U.S. Citizenship and Immigration Services (USCIS) announced Tuesday that it would automatically extend for 360 days the work permits of immigrants who applied to renew their work authorization amid the current backlog in processing times.
The new notice expands on the 180-day extension USCIS announced in November. It is expected to prevent about 260,000 immigrants from losing their work permits in the next 18 months. It will also give the agency extra time to clear applicants waiting in line, the agency said in a statement.
"This temporary rule will provide those noncitizens otherwise eligible for the automatic extension an opportunity to maintain employment and provide critical support for their families while avoiding further disruption for U.S. employers," USCIS Director Ur M. Jaddou said in a statement.
The extension, which takes effect Wednesday, aims to stabilize operations for U.S. employers and help people with pending employment authorizations who have a job and are working in the U.S.
USCIS is the agency in charge of handling the nation's immigration paperwork.

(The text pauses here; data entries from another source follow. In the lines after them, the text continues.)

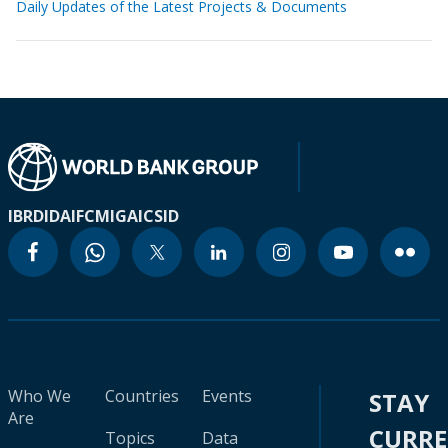
Daily Updates of the Latest Projects & Documents
IBRD
IDA
IFC
MIGA
ICSID
Who We
Countries
Events
STAY
Are
CURR
Topics
Data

In recent years, it has struggled with backlogs, an issue made worse by the COVID-19 pandemic and budget shortfalls.
In April, Jaddou told U.S. government officials during a congressional hearing that USCIS had 8.5 million pending immigration cases, including those seeking green cards and U.S. naturalization.
She said more than half of those pending cases were taking longer than the agency's normal processing times.
Asylum-seekers, immigrants adjusting their status to permanent residence and other noncitizens going through the U.S. immigration process are among the noncitizens affected by the latest work authorization extension.
The agency had reported that processing times for asylum applicants looking to renew work permits increased from seven months in 2017 to 11 months in 2021.
In March, USCIS announced a program to reduce backlogs, including the expansion of premium processing for certain applications where applicants could pay a higher fee to expedite paperwork processing.
According to the USCIS, most of the announced changes simply restore options offered before the Trump administration's slowdown of USCIS processing and before the COVID-19 pandemic further slowed the agency's resources.
"For several years, USCIS has been in a precarious financial situation that has impaired the efficient completion of caseloads. The COVID-19 pandemic exacerbated these challenges in 2020, in addition to a hiring freeze and furlough threat leading to workforce attrition and severely reduced capacity. In 2021, before USCIS could recover from these fiscal and operational impacts, there was a sudden and dramatic increase in EAD (Employment Authorization Document) initial and renewal filings," according to the USCIS statement.
The USCIS historically has been underfunded because most of the agency's funding comes from application fees that have stalled at $5 billion a year since 2019.